Hätten die Vernichtungslager im Westen gelegen, dann hätten die Amerikaner sie befreit. Das ist eher ein Zufall als eine besondere Leistung der Roten Armee, die Lager wurden von den Deutschen nicht verteidigt. Die Rote Armee blieb vor Warschau stehen und sah zu, wie der Warschauer Aufstand scheiterte.
Heute ist der Gedenktag, der an das Ende des letzten furchtbaren Krieges erinnert und daran, dass auch Deutschland an diesem Tag befreit wurde, auch wenn das viele Deutsche lange Zeit noch nicht so sahen. Russland mag an diesem Tag eine martialische Militärparade veranstalten, den bevorstehenden Sieg über die gebeutelte Ukraine feiern und die Gelegenheit für neue Kriegsdrohungen nutzen - über Geschmack lässt sich bekanntlich nicht streiten.
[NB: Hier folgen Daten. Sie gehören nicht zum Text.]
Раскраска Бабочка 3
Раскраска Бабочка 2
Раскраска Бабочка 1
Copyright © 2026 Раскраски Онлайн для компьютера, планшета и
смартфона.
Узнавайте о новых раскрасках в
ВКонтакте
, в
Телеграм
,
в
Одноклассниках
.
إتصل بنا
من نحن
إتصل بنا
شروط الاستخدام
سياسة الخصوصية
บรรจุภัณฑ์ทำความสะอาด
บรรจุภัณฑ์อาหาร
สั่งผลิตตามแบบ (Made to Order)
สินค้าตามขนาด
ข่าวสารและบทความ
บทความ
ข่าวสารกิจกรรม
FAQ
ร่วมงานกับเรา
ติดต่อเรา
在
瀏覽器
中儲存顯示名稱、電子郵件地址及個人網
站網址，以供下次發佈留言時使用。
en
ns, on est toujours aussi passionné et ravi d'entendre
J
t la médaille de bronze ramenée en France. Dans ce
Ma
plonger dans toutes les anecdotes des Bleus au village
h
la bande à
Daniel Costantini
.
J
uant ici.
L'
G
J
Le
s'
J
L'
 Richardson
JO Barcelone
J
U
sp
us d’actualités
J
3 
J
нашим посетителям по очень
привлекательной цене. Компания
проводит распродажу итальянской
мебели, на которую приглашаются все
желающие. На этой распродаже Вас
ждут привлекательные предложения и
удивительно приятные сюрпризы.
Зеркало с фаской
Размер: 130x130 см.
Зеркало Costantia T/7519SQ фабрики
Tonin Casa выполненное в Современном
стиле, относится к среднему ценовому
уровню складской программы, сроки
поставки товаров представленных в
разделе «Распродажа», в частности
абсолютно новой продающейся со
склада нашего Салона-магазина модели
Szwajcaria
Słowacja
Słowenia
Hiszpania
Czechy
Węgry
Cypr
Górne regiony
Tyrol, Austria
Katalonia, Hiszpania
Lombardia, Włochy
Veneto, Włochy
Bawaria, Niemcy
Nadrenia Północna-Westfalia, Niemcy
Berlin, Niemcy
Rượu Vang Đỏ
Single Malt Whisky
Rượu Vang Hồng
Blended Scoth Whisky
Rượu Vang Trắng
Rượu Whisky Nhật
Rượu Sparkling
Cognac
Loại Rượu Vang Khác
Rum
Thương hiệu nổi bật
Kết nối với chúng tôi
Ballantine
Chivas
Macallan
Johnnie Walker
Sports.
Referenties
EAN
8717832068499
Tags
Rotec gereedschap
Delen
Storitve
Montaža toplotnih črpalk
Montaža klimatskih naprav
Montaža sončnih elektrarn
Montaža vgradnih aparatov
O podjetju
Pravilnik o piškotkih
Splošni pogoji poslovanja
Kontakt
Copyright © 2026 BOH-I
Ich persönlich finde es richtig, dass Deutschland so etwas nicht erlaubt und nach seinen eigenen Regeln spielt. Mir ist dieses russische Gedenken viel zu laut, zu triumphierend und zu gewalttätig , das entspricht nicht den Gefühlen, die ich mit dem Kriegsende verbinde.
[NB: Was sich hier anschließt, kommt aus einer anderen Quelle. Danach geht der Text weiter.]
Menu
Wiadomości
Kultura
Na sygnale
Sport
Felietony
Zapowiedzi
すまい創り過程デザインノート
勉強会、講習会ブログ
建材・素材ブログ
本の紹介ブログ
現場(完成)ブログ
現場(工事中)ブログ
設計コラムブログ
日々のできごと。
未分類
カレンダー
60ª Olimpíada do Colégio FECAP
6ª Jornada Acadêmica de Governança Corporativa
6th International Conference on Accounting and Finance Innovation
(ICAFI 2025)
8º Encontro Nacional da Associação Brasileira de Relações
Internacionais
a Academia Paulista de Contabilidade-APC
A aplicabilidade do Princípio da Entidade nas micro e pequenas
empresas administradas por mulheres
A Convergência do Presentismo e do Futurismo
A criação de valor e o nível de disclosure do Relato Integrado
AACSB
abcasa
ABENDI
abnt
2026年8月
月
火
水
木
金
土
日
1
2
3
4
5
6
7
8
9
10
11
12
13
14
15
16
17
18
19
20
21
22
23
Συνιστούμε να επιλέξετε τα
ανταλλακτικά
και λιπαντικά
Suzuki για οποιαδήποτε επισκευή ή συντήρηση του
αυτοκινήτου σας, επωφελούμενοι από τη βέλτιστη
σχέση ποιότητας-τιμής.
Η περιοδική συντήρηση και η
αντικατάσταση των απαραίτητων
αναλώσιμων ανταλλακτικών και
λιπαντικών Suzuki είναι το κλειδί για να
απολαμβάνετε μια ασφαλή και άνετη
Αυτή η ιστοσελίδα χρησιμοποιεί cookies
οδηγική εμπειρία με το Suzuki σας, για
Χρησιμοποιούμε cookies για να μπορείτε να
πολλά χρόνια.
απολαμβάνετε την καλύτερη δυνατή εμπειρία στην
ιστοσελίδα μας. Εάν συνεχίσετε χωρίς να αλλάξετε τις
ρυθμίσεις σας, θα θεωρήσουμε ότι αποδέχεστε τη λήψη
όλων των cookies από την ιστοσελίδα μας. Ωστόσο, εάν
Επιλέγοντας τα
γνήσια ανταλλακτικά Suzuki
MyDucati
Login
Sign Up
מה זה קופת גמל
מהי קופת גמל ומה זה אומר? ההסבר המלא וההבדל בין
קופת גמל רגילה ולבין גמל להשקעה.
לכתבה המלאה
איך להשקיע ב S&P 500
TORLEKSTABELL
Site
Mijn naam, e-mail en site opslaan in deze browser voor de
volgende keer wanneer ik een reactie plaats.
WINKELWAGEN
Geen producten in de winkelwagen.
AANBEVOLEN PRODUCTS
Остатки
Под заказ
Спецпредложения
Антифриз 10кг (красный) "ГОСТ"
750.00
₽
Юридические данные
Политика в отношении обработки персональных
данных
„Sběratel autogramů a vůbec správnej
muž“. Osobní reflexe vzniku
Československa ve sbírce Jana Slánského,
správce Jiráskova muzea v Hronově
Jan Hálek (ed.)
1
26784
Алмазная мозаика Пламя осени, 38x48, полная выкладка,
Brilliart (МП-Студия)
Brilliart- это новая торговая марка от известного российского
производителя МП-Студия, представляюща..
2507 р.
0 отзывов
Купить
Deutschland will gerade an diesem Tag kein Kriegs- und Triumphgeheul, es ist ein Tag der Schuld, der Demut und der Dankbarkeit, denn es waren nicht die Deutschen selbst, die den Weg zu dem friedlichen, demokratischen, weltoffenen, wohlhabenden und europäischen Deutschland eröffnet haben, sondern die Westalliierten, vor allem die USA. Die Sowjetunion hat zwar großen Anteil am militärischen Sieg über die Wehrmacht, aber bei der folgenden (west)deutschen Aufbruch nach Europa und zur Aussöhnung mit den Nachbarn stand sie auf der falschen Seite. Ihr Deutschland ist 1990 zu Recht untergegangen, weil sein Regime sich ohne sowjetischen Schutz nicht halten konnte.
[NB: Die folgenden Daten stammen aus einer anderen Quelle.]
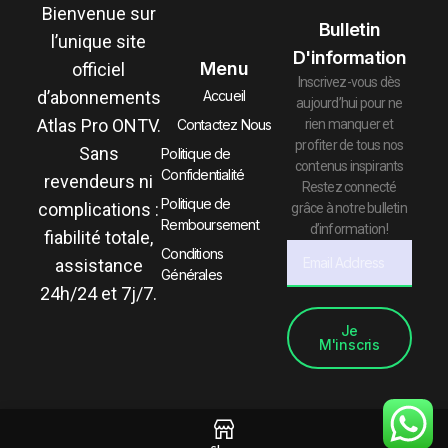
Bienvenue sur
Bulletin
l’unique site
D'information
Menu
officiel
Inscrivez-vous dès
d’abonnements
Accueil
aujourd’hui pour ne
Atlas Pro ONTV.
rien manquer et
Contactez Nous
profiter de tous nos
Sans
Politique de
contenus inspirants
Confidentialité
revendeurs ni
Restez connecté
Politique de
complications :
grâce à notre bulletin
Remboursement
d’information !
fiabilité totale,
Conditions
assistance
Générales
24h/24 et 7j/7.
Je
M'inscris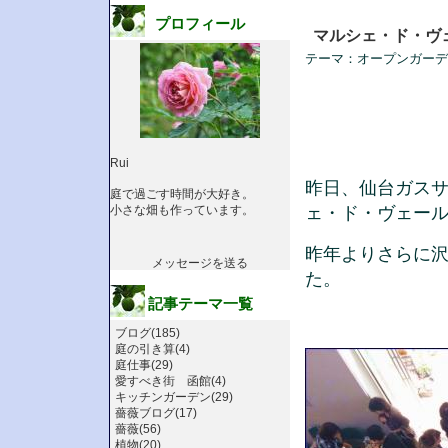
プロフィール
マルシェ・ド・ヴェ
テーマ：
オープンガーデ
Rui
昨日、仙台ガス
庭で過ごす時間が大好き。
小さな畑も作っています。
ェ・ド・ヴェー
昨年よりさらに
メッセージを送る
た。
記事テーマ一覧
ブログ(185)
庭の引き算(4)
庭仕事(29)
愛すべき街 函館(4)
キッチンガーデン(29)
薔薇ブログ(17)
薔薇(56)
植物(20)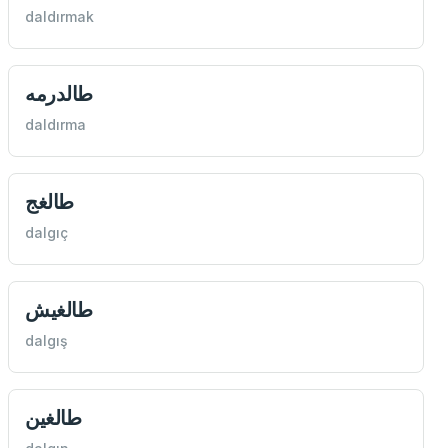
daldırmak
طالدرمه
daldırma
طالغج
dalgıç
طالغيش
dalgış
طالغين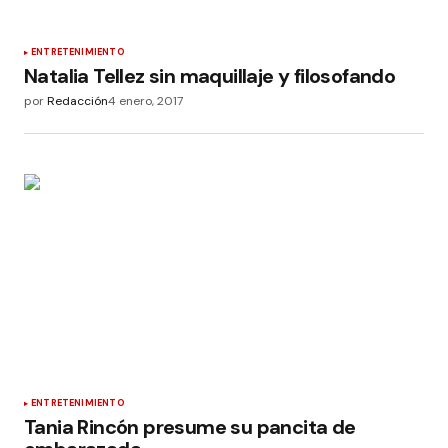
ENTRETENIMIENTO
Natalia Tellez sin maquillaje y filosofando
por
Redacción
4 enero, 2017
ENTRETENIMIENTO
Tania Rincón presume su pancita de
Und so ist die Dankbarkeit gegenüber der Sowjetunion (zu der ja auch die Ukraine gehörte) eine andere als die gegenüber den USA, Frankreich, Großbritannien - aber auch gegenüber den Niederlanden, Polen usw.. Sie erkennt die großen Opfer der Russen, Belarussen und Ukrainer an, blendet aber nicht aus, was vorher (Hitler-Stalin Pakt, Deutsch- sowjetischer Freundschaftsvertrag von 1939) und danach passiert ist. Da waren Berlinblockade, Mauerbau, der 17. Juni, der Prager Frühling.